Directions | Down to the last line, set down the listing below exactly, apart from its pictures.
Source material below:
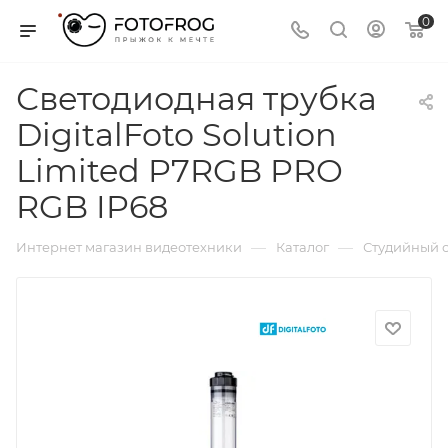
0
Светодиодная трубка
DigitalFoto Solution
Limited P7RGB PRO
RGB IP68
—
—
Интернет магазин видеотехники
Каталог
Студийный с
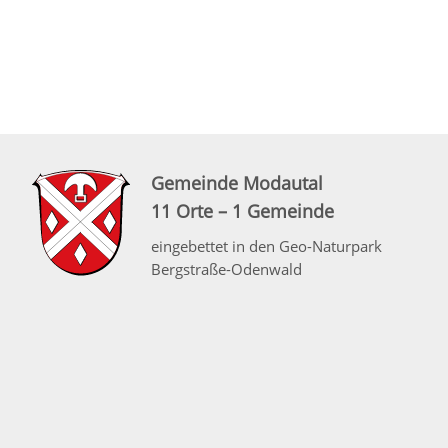
Gemeinde Modautal
11 Orte – 1 Gemeinde
eingebettet in den Geo-Naturpark
Bergstraße-Odenwald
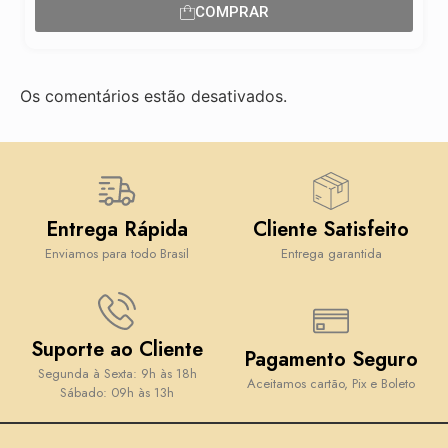
COMPRAR
Os comentários estão desativados.
Entrega Rápida
Cliente Satisfeito
Enviamos para todo Brasil
Entrega garantida
Suporte ao Cliente
Pagamento Seguro
Segunda à Sexta: 9h às 18h
Aceitamos cartão, Pix e Boleto
Sábado: 09h às 13h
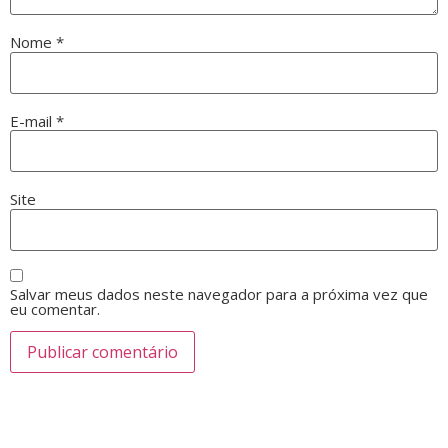
Nome
*
E-mail
*
Site
Salvar meus dados neste navegador para a próxima vez que
eu comentar.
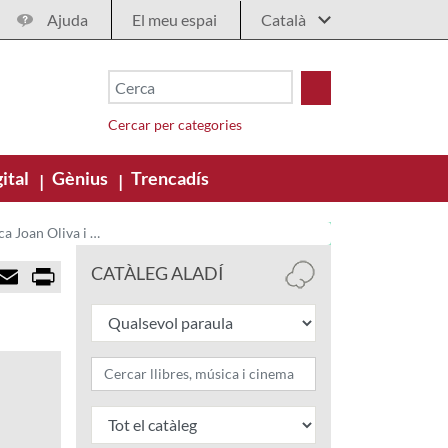
Ajuda
El meu espai
Cercar per categories
ital
Gènius
Trencadís
|
|
Vilanova i la Geltrú. Biblioteca Joan Oliva i Milà
E
P
CATÀLEG ALADÍ
m
r
a
i
i
n
l
t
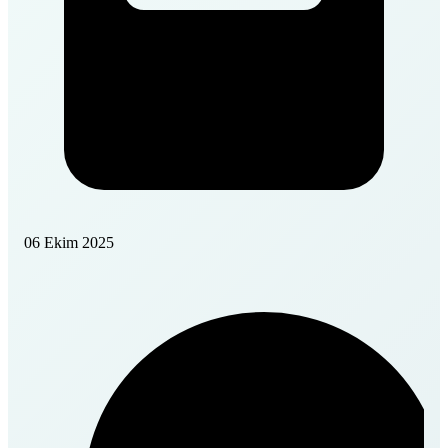
06 Ekim 2025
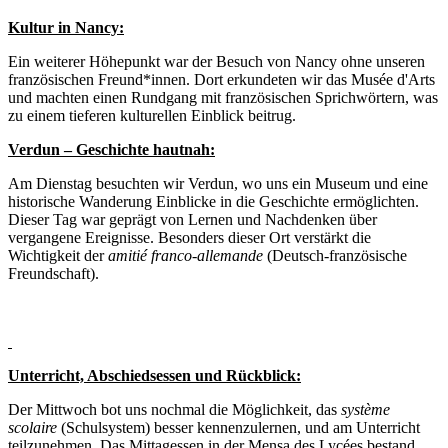
Kultur in Nancy:
Ein weiterer Höhepunkt war der Besuch von Nancy ohne unseren
französischen Freund*innen. Dort erkundeten wir das Musée d'Arts
und machten einen Rundgang mit französischen Sprichwörtern, was
zu einem tieferen kulturellen Einblick beitrug.
Verdun – Geschichte hautnah:
Am Dienstag besuchten wir Verdun, wo uns ein Museum und eine
historische Wanderung Einblicke in die Geschichte ermöglichten.
Dieser Tag war geprägt von Lernen und Nachdenken über
vergangene Ereignisse. Besonders dieser Ort verstärkt die
Wichtigkeit der
amitié franco-allemande
(Deutsch-französische
Freundschaft).
Unterricht, Abschiedsessen und Rückblick:
Der Mittwoch bot uns nochmal die Möglichkeit, das
système
scolaire
(Schulsystem) besser kennenzulernen, und am Unterricht
teilzunehmen. Das Mittagessen in der Mensa des Lycées bestand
End of Source material.
Written answer |
0
Светодиодная трубка
DigitalFoto Solution
Limited P7RGB PRO
RGB IP68
—
—
Интернет магазин видеотехники
Каталог
Студийный с
Gemeinde Modautal
11 Orte – 1 Gemeinde
eingebettet in den Geo-Naturpark
Bergstraße-Odenwald
COMPRAR
Os comentários estão desativados.
Entrega Rápida
Cliente Satisfeito
Enviamos para todo Brasil
Entrega garantida
Suporte ao Cliente
Pagamento Seguro
Segunda à Sexta: 9h às 18h
Aceitamos cartão, Pix e Boleto
Sábado: 09h às 13h
Nome
*
E-mail
*
Site
Salvar meus dados neste navegador para a próxima vez que
eu comentar.
Ajuda
El meu espai
Cercar per categories
ital
Gènius
Trencadís
|
|
Vilanova i la Geltrú. Biblioteca Joan Oliva i Milà
E
P
CATÀLEG ALADÍ
m
r
a
i
i
n
l
t
06 Ekim 2025
Kultur in Nancy:
Ein weiterer Höhepunkt war der Besuch von Nancy ohne unseren
französischen Freund*innen. Dort erkundeten wir das Musée d'Arts
und machten einen Rundgang mit französischen Sprichwörtern, was
zu einem tieferen kulturellen Einblick beitrug.
Verdun – Geschichte hautnah:
Am Dienstag besuchten wir Verdun, wo uns ein Museum und eine
historische Wanderung Einblicke in die Geschichte ermöglichten.
Dieser Tag war geprägt von Lernen und Nachdenken über
vergangene Ereignisse. Besonders dieser Ort verstärkt die
Wichtigkeit der
amitié franco-allemande
(Deutsch-französische
Freundschaft).
Unterricht, Abschiedsessen und Rückblick:
Der Mittwoch bot uns nochmal die Möglichkeit, das
système
scolaire
(Schulsystem) besser kennenzulernen, und am Unterricht
teilzunehmen. Das Mittagessen in der Mensa des Lycées bestand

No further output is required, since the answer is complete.